Wholesale battery prices have already dropped from about $800 per kilowatt hour of storage in 2012 to $241 in 2017, she said. Another 10 percent decline is expected this year, and wholesale prices by 2022 should be 40 percent of the 2017 level.
Xcel sees opportunity in batteries
The improving cost outlook is evident in Xcel Energy’s “Colorado Energy Plan,” the company’s proposal to close two coal-fired generators in that state and build a raft of renewable-energy projects and a gas-fired plant.

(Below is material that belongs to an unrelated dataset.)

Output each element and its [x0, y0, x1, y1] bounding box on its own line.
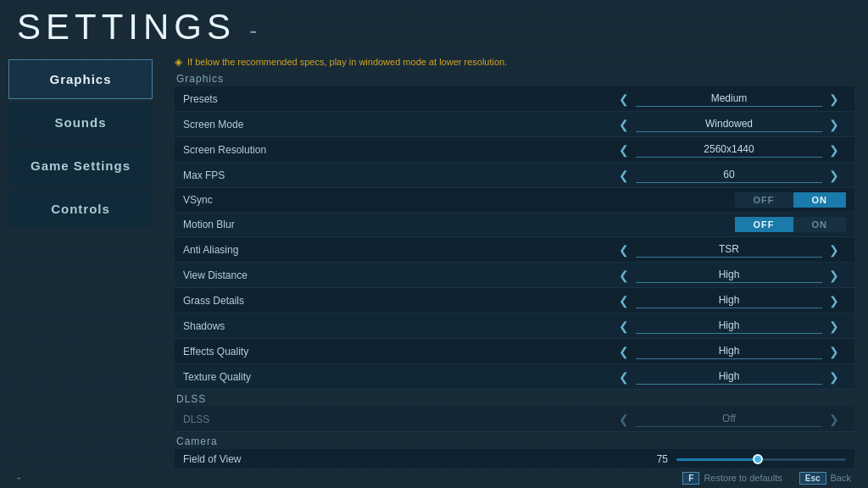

The plan is expected to have a large battery component: 275 megawatts spread across several renewable energy-plus projects. Last winter, Xcel received bids from energy-storage developers that were the lowest yet nationally for such projects.
“We are at a point where we have a really great opportunity to maximize batteries on our system,” said Chris Clark, president of Xcel’s Upper Midwest operations. “We are seeing good pricing in pairing batteries and solar.”
In Minnesota, Xcel has run one battery-research project, and had another rejected by the Minnesota Public Utilities Commission (PUC). The company installed a 1-megawatt battery in 2008 next to a wind farm in Luverne, which continues to operate.
In 2016, Xcel proposed another battery project, this one in conjunction with a solar-panel array in Belle Plaine. The PUC rejected the $12 million plan after both the Department of Commerce and the attorney general’s office opposed it, saying Xcel didn’t prove its benefits were worth the cost.
Clark said Xcel will have more to say about energy-storage plans for Minnesota in its next long-term resource plan, which is expected to be filed with the PUC next winter.
Connexus project watched closely
Solar panels are being installed now at Connexus’ two sites, while lithium-ion batteries should arrive by October. The system is expected to go online by year’s end.
“We know solar works and we know batteries work,” said Connexus CEO Ridderbusch. “The challenge is to integrate the two and make them work with the grid.
The Connexus solar garden is being developed by Engie, a French energy firm, while Florida-based NextEra Energy is taking care of the storage system. Connexus has a 25-year power-purchase agreement with Engie, a common arrangement in the renewable-energy industry. It also has a 25-year storage agreement with NextEra, which is unique, Burandt said.
Since energy produced by the solar panels will be captured by the battery, the Connexus project will receive a 30 percent federal tax credit for solar.
Connexus, like most retail electric co-ops, buys its power from a wholesale co-op, in this case Maple Grove-based Great River Energy. But Great River’s contracts allow its customers to generate up to 5 percent of their own power, making room for Connexus’ renewable-storage project.
The project will be watched closely by the power industry in Minnesota and beyond, as batteries are viewed as increasingly important to the electric grid of the future.
They could help reduce the use of fossil-fuel generation, particularly so-called “peaker” plants, which operate only at times of maximum demand. Power stored in batteries can be dispatched onto the grid quickly. And batteries can facilitate more solar and wind power.
“We expect that battery storage will allow higher volumes of renewable energy to be integrated on the grid,” Ridderbusch said.